**EXERCISE DIRECTIONS:**
When a line in the records contains the string "narines", copy that line.

**MATERIAL FOR THIS TASK:**
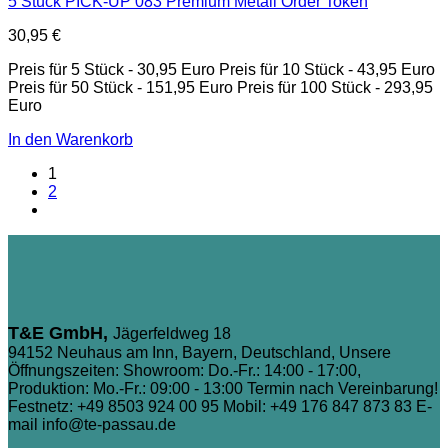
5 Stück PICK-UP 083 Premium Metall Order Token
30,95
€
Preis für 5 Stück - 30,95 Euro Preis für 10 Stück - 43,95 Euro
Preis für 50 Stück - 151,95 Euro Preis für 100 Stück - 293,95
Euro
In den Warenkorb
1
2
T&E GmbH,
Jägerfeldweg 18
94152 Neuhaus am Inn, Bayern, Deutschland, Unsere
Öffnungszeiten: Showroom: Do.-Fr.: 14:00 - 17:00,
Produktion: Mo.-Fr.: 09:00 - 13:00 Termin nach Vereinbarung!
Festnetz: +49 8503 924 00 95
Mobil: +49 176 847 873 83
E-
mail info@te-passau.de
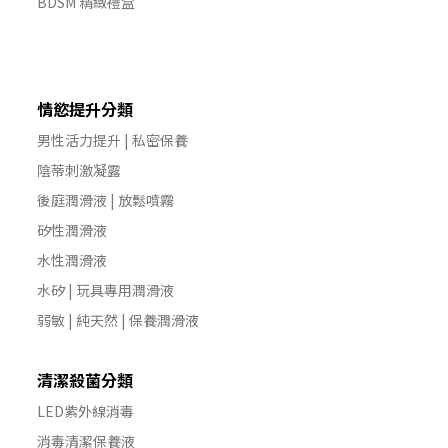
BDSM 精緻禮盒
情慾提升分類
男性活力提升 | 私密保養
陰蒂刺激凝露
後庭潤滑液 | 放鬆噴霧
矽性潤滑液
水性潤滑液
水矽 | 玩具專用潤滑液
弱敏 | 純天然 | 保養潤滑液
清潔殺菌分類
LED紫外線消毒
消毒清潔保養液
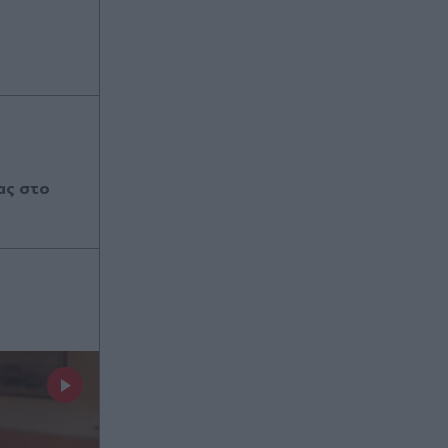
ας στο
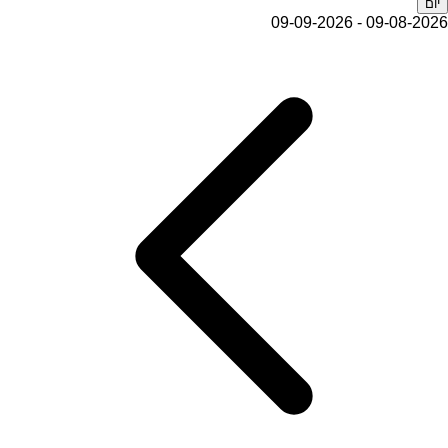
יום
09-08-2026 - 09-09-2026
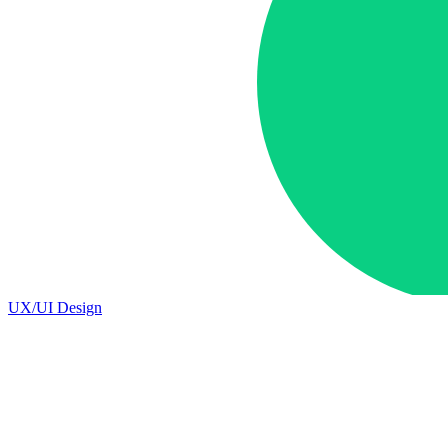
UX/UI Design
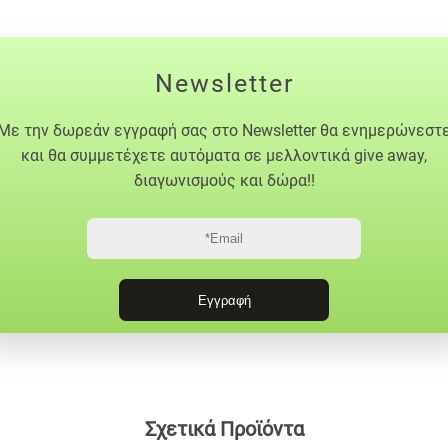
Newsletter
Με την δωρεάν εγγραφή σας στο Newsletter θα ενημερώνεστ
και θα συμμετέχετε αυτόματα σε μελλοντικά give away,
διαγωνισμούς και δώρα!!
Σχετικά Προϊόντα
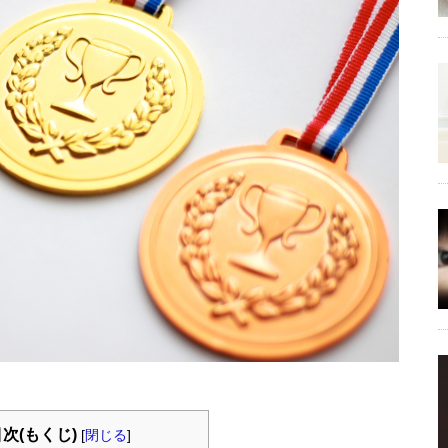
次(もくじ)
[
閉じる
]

--

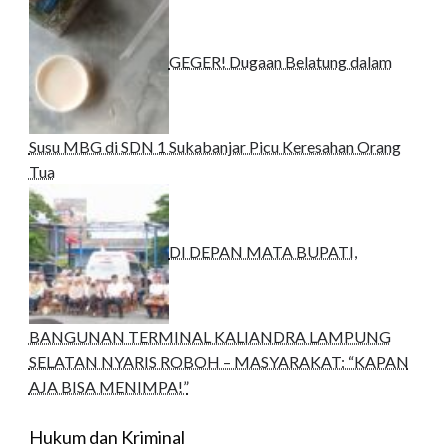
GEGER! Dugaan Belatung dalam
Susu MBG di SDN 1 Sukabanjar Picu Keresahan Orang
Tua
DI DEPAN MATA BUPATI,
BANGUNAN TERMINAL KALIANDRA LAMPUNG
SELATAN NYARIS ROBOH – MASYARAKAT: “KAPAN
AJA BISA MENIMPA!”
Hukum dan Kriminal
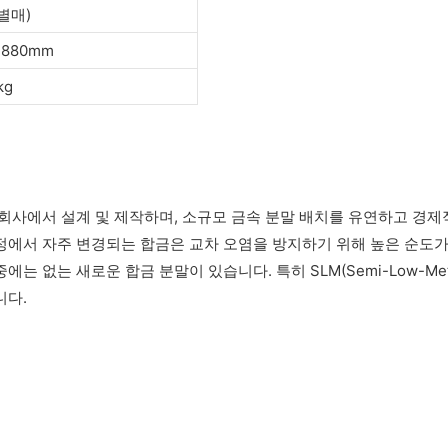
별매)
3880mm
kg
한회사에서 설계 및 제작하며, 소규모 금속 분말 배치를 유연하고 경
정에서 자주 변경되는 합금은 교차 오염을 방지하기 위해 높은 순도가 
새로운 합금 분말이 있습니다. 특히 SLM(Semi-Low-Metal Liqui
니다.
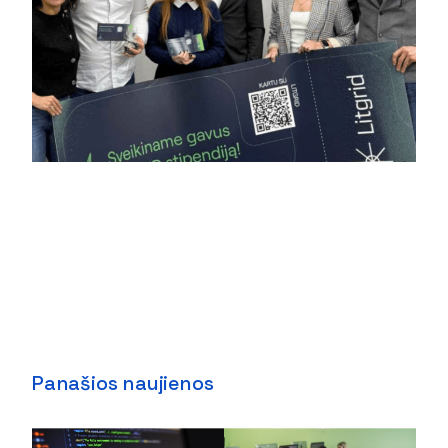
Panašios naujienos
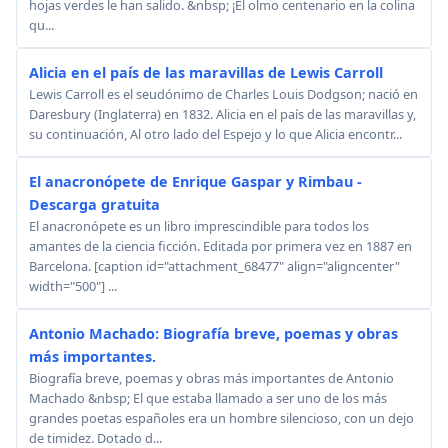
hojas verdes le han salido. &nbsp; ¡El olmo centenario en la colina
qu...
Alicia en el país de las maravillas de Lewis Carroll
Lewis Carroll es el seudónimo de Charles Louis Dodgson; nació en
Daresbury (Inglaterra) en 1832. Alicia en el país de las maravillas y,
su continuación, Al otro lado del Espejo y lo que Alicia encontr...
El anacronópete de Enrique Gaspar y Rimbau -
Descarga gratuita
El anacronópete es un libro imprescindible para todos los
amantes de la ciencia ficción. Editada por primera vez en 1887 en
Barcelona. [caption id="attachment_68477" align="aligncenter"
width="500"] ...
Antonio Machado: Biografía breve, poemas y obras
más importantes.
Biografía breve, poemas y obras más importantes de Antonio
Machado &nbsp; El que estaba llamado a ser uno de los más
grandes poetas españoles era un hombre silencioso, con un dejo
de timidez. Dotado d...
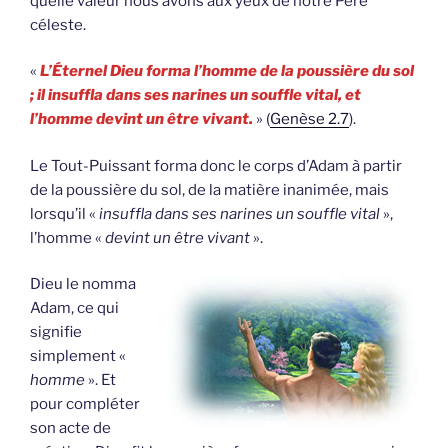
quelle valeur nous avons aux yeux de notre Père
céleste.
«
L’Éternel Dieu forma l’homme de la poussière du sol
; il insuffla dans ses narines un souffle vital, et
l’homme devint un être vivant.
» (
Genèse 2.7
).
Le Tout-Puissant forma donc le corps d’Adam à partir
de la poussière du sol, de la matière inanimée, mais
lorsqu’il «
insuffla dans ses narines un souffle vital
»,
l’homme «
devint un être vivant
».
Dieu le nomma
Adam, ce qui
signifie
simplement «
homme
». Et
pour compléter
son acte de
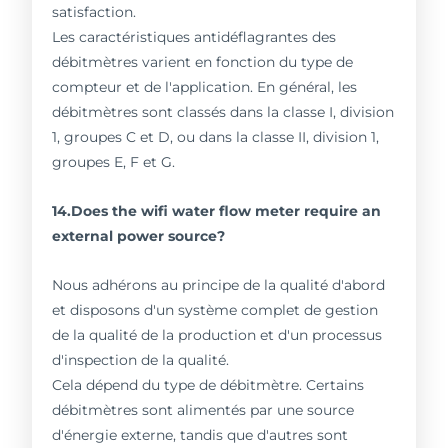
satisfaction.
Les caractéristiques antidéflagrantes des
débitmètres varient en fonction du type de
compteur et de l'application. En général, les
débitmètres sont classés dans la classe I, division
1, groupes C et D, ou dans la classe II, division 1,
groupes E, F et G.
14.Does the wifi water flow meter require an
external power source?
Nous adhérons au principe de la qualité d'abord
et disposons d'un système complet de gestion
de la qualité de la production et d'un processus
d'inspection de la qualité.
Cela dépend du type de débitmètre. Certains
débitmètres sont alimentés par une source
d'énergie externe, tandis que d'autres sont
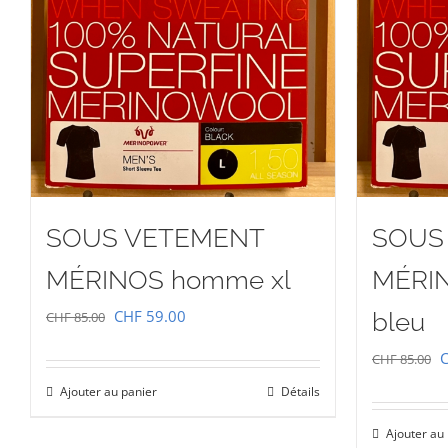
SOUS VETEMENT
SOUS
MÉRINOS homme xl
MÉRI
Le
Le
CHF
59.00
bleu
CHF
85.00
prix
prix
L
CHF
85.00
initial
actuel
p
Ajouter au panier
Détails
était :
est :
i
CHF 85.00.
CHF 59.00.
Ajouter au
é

**TASK OUTPUT:**
; il insuffla dans ses narines un souffle vital, et
insuffla dans ses narines un souffle vital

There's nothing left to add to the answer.